California Porn Tax Bites The Dust

SACRAMENTO — Despite claims that Free Speech Coalition (FSC) had missed the deadline to register official opposition to Asm. Mary Salas' new porn tax bill, FSC Executive Director Diane Duke today announced that the bill had been voted down in the Assembly's Revenue & Tax Committee.

According to FSC's press release, Duke and FSC California lobbyist Ignacio Hernandez had been "carefully strategizing arguments against the tax," and had presented those arguments yesterday in testimony before the committee.

"We are at the California State Capital day in and day out protecting the interest of the adult entertainment industry," Duke said. "Our lobbyist, Ignacio Hernandez had done a great deal of the work to defeat the bill long before we stepped into the hearing room. Once in, we knew what points to stress to help the legislators make the right decision in defeating AB 847."

The bill, analyzed here, would have imposed a 20% tax on all adult materials and services sold in the state, the proceeds of which would have gone into a newly-created Adult Venue Impact Fund, whose purpose would have been to generate subsidies for local law enforcement agencies to ameliorate the alleged negative secondary effects caused by adult businesses. As such, it would have been a content-based tax of the sort which federal appeals courts across the country have repeatedly struck down.

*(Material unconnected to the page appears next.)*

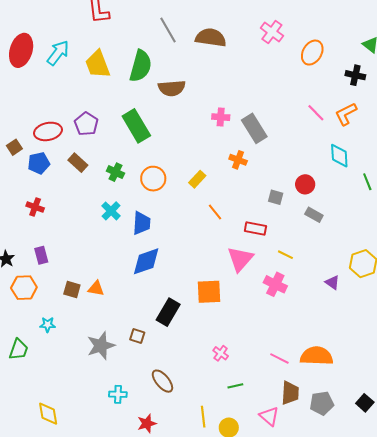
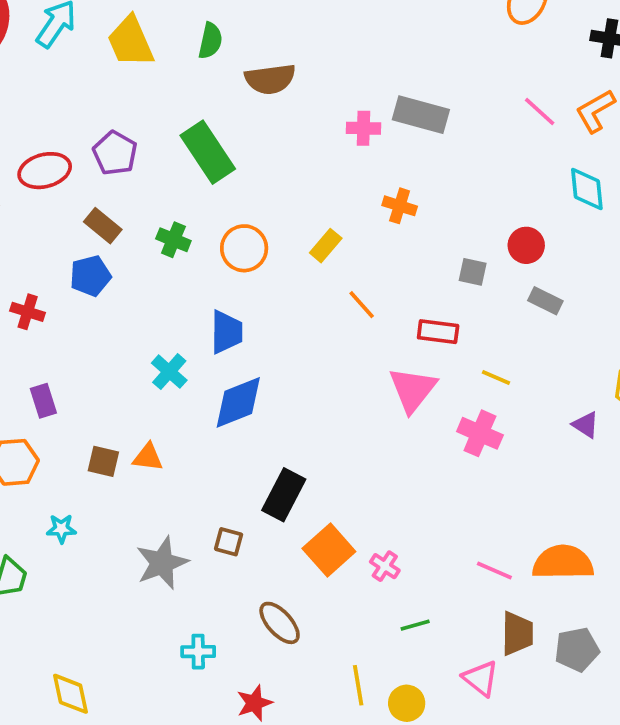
green semicircle: (141, 66) -> (210, 41), size x0.6
gray rectangle: (254, 128) -> (421, 115), moved, turned -40
blue pentagon: (39, 163) -> (90, 276), moved
cyan cross: (111, 211) -> (169, 372), moved
orange square: (209, 292) -> (329, 550), moved, turned -36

"The bill was clearly unconstitutional," Hernandez said. "We did the work that needed to be done to communicate to key legislators all the problems a tax on adult entertainment would bring to the state of California."

The bill also represents a new record for the Coalition, since thanks in large part to FSC's efforts, the tax was struck down just two weeks after having first been proposed on June 23.